* [Problem]:
Below is a listing; reproduce exactly its lines from the one containing "при различных заболеваниях нервной системы." to its last line, both ends kept, and no other lines.

* [Data for review]:

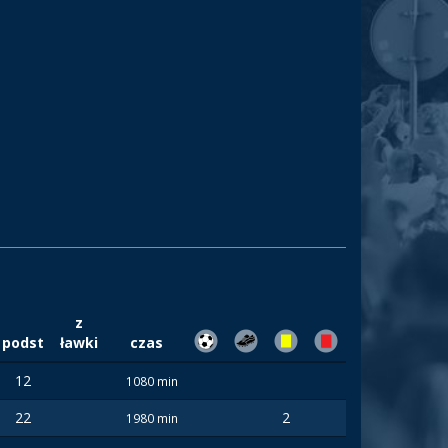
z
podst
ławki
czas
12
1080 min
22
2
1980 min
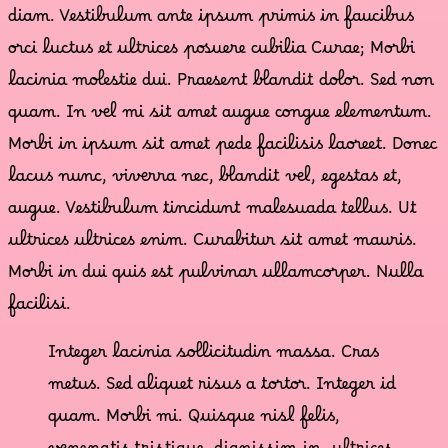
diam. Vestibulum ante ipsum primis in faucibus
orci luctus et ultrices posuere cubilia Curae; Morbi
lacinia molestie dui. Praesent blandit dolor. Sed non
quam. In vel mi sit amet augue congue elementum.
Morbi in ipsum sit amet pede facilisis laoreet. Donec
lacus nunc, viverra nec, blandit vel, egestas et,
augue. Vestibulum tincidunt malesuada tellus. Ut
ultrices ultrices enim. Curabitur sit amet mauris.
Morbi in dui quis est pulvinar ullamcorper. Nulla
facilisi.
Integer lacinia sollicitudin massa. Cras
metus. Sed aliquet risus a tortor. Integer id
quam. Morbi mi. Quisque nisl felis,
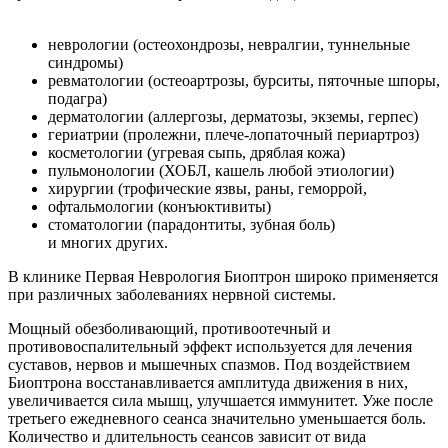
неврологии (остеохондрозы, невралгии, туннельные
синдромы)
ревматологии (остеоартрозы, бурситы, пяточные шпоры,
подагра)
дерматологии (аллергозы, дерматозы, экземы, герпес)
гериатрии (пролежни, плече-лопаточный периартроз)
косметологии (угревая сыпь, дряблая кожа)
пульмонологии (ХОБЛ, кашель любой этиологии)
хирургии (трофические язвы, раны, геморрой,
офтальмологии (конъюктивиты)
стоматологии (парадонтиты, зубная боль)
и многих других.
В клинике Первая Неврология Биоптрон широко применяется
при различных заболеваниях нервной системы.
Мощный обезболивающий, противоотечный и
противовоспалительный эффект используется для лечения
суставов, нервов и мышечных спазмов. Под воздействием
Биоптрона восстанавливается амплитуда движения в них,
увеличивается сила мышц, улучшается иммунитет. Уже после
третьего ежедневного сеанса значительно уменьшается боль.
Количество и длительность сеансов зависит от вида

* [Reply]:
при различных заболеваниях нервной системы.
Мощный обезболивающий, противоотечный и
противовоспалительный эффект используется для лечения
суставов, нервов и мышечных спазмов. Под воздействием
Биоптрона восстанавливается амплитуда движения в них,
увеличивается сила мышц, улучшается иммунитет. Уже после
третьего ежедневного сеанса значительно уменьшается боль.
Количество и длительность сеансов зависит от вида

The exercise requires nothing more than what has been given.